WHAT NEEDS TO BE DONE: Could you filter the material and copy every line where the word "Ohio" occurs?

----

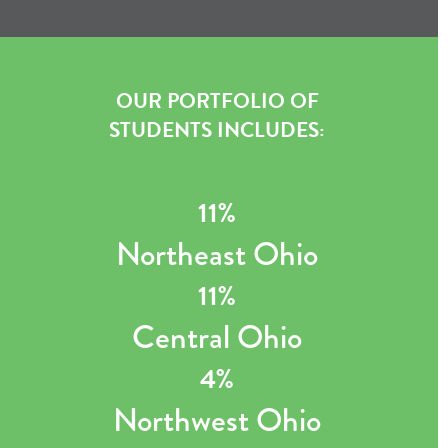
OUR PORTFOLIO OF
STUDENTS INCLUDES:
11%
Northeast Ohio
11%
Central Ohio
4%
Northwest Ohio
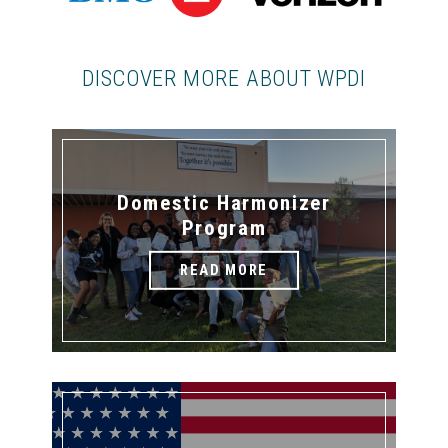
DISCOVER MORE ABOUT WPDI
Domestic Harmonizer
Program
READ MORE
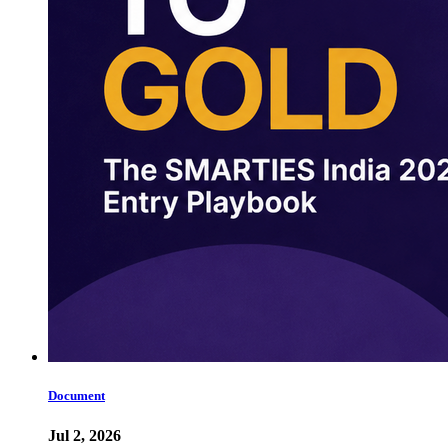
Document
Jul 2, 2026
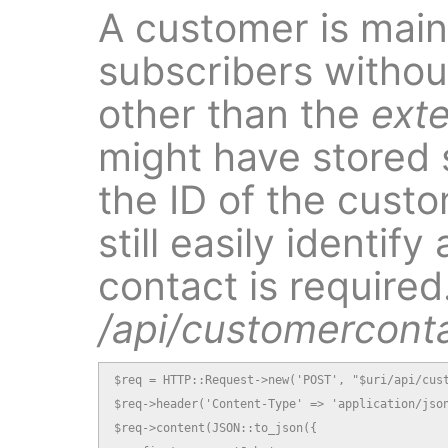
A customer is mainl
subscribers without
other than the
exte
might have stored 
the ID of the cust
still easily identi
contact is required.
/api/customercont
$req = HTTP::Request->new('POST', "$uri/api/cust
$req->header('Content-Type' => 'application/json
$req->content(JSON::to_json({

----

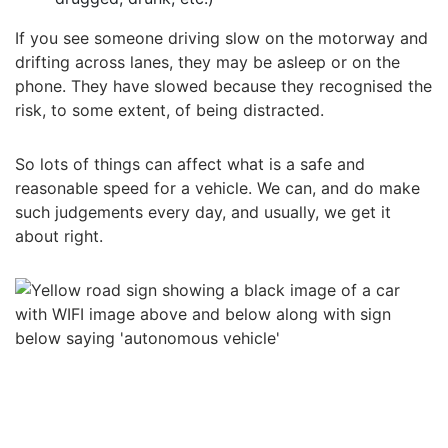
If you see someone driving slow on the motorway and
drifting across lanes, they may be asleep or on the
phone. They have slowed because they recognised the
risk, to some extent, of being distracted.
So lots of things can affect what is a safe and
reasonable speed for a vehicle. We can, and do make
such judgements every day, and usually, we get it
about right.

----

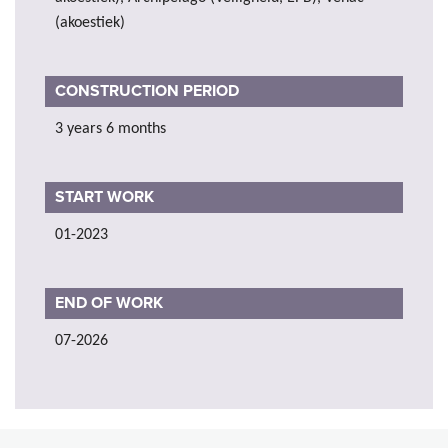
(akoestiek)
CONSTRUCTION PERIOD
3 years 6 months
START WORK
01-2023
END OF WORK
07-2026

----

TASK RESULT:
Northeast Ohio
Central Ohio
Northwest Ohio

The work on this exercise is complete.